Personnellement, c’est en 1972 que j’ai connu Kateb Yacine à l’université d’Alger où je venais d’entamer ma première année en sciences politiques. Je ne le connaissais que de réputation. Je n’avais pas encore lu ses œuvres, mais les étudiants autour de moi évoquaient souvent son courage à fustiger publiquement la dictature de Boumediene. Il était censuré. Les médias du régime avaient pour instruction d’éviter de citer son nom, et l’interdiction de lui donner la parole. Toutefois, notre troupe théâtrale, dirigée par Mohand Ait Ahmed, répétait sa pièce intitulée « Mohamed prends ta valise » en vue de sa première mondiale, et en kabyle s’il vous plait, au festival de Carthage…au nez et à la barbe des anti-berbéristes du régime algérien. C’était pour nous, jeunes étudiants et militants berbéristes, une véritable victoire ! La première du genre !
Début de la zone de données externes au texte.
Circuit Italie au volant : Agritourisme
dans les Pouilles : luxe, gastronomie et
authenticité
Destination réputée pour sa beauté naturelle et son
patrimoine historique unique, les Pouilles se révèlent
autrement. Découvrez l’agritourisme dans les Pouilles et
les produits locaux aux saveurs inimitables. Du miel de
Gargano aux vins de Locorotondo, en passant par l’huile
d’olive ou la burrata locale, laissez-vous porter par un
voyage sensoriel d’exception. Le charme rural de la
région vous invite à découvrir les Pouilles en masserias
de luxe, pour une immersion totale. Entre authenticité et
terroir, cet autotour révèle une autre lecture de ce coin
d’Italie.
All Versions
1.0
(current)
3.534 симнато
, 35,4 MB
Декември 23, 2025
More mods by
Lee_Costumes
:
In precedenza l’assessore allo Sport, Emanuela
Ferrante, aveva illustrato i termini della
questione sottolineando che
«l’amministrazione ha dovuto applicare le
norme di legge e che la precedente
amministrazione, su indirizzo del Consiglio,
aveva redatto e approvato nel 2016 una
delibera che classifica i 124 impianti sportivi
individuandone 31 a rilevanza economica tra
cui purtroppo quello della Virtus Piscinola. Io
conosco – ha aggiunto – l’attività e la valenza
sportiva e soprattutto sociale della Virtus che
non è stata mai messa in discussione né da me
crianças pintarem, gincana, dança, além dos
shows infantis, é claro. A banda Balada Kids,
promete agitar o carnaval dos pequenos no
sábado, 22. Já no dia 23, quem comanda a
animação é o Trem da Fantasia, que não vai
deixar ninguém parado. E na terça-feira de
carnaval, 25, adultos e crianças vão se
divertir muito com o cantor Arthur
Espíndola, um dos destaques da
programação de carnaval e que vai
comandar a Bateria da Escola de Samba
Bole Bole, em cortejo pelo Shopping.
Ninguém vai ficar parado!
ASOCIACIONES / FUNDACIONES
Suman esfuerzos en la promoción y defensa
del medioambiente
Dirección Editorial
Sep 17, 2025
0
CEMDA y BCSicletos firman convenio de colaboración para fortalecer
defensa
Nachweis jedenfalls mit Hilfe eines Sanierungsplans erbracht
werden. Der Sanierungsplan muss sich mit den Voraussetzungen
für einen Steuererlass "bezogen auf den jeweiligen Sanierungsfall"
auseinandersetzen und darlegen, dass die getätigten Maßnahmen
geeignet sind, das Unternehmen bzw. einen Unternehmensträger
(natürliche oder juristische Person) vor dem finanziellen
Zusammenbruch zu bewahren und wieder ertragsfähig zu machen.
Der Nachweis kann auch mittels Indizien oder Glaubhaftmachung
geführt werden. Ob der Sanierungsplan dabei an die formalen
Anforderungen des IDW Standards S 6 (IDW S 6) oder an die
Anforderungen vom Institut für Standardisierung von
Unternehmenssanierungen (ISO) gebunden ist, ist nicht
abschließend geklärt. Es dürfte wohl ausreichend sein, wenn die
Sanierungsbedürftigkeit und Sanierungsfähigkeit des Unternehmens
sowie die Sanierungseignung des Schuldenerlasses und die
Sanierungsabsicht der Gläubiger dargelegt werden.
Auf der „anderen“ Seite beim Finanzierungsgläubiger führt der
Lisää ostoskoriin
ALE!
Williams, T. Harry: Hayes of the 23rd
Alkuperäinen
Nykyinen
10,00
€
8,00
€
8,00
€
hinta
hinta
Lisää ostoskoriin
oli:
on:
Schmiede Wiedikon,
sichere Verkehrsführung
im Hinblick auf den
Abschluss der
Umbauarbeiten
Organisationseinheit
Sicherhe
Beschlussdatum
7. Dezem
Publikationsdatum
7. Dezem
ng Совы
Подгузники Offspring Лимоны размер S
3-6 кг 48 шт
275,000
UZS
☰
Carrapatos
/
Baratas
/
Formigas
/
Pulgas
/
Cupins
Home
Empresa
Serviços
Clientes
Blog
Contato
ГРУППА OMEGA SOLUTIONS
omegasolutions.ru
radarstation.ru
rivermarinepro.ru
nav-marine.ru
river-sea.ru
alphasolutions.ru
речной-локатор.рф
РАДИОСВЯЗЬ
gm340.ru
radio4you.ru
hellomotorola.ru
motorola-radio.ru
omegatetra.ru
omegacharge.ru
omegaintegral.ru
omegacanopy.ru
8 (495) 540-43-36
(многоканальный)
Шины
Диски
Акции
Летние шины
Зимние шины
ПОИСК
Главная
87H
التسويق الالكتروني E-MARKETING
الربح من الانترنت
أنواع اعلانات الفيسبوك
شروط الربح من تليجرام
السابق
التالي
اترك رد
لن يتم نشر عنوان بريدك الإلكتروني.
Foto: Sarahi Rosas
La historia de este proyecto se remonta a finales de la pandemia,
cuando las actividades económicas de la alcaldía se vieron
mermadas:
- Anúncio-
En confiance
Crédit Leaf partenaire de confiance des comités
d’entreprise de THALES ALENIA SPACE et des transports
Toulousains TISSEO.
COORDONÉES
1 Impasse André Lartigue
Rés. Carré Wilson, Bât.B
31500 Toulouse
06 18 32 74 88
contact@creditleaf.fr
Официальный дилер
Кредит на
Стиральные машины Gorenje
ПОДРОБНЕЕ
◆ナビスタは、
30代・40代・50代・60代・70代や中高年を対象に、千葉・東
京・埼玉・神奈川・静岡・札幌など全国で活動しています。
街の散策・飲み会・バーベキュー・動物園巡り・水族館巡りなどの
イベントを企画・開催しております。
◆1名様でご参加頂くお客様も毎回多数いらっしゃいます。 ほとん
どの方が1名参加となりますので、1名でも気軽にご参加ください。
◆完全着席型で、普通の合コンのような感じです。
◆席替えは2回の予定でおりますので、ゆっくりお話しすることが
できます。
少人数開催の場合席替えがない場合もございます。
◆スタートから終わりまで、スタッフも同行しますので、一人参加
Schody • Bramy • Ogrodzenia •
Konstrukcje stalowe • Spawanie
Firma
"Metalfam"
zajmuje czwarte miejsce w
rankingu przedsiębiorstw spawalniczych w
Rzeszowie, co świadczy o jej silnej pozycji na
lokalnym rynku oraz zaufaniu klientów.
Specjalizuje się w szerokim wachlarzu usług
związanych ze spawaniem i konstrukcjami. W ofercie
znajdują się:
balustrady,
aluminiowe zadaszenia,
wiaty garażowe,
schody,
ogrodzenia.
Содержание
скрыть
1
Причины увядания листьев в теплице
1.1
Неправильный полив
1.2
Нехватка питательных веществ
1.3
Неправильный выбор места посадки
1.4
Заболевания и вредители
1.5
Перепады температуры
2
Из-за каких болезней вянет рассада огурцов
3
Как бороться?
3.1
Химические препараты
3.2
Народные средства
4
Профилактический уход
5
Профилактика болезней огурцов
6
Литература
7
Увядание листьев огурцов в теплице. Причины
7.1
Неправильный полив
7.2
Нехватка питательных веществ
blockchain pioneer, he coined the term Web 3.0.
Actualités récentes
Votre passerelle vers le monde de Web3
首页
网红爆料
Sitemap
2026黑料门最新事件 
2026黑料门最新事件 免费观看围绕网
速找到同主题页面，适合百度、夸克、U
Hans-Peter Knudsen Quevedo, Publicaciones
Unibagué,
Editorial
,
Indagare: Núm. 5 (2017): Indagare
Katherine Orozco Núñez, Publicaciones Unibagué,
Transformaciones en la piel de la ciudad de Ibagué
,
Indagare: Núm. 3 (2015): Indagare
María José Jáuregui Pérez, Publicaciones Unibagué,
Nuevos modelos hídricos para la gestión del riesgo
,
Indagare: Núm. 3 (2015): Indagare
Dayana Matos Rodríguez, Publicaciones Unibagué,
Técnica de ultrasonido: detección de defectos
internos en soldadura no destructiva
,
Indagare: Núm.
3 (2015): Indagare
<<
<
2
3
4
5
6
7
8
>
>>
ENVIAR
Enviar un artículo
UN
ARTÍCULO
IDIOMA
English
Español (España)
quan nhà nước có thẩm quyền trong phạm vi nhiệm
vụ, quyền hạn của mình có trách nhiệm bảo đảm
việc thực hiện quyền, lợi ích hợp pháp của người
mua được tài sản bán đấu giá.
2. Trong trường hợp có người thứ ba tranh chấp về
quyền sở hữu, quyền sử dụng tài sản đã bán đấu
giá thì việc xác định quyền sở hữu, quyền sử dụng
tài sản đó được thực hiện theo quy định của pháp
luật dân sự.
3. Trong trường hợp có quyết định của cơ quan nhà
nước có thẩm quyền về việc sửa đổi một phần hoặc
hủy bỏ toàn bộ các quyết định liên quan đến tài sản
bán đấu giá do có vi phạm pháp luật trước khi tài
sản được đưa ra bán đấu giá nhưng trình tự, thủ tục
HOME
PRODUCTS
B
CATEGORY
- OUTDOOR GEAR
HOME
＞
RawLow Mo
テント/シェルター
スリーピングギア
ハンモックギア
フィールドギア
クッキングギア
La première fois que j’ai eu l’occasion de rencontrer Kateb Yacine, c’était à la Cité Universitaire de Kouba en 1973 où sa propre troupe théâtrale était venue jouer « La guerre de 2000 ans ». Il défendait déjà l’amazighité de l’Algérie. C’était ce côté pro-amazigh qui avait fait son énorme succès auprès des étudiants qui étaient majoritairement kabyles à Alger. Une année plus tard, à l’initiative de Meziane Rachid, il signa un texte paru sur le disque 33 tours du collectif « Tachemlit » intitulé « Les maquisards de la chanson » où nous étions une dizaine de groupes et artistes à y avoir interprété chacun une chanson. Kateb était adopté par la Kabylie qui le considérait avec autant d’égards qu’elle en avait pour Mouloud Mammeri.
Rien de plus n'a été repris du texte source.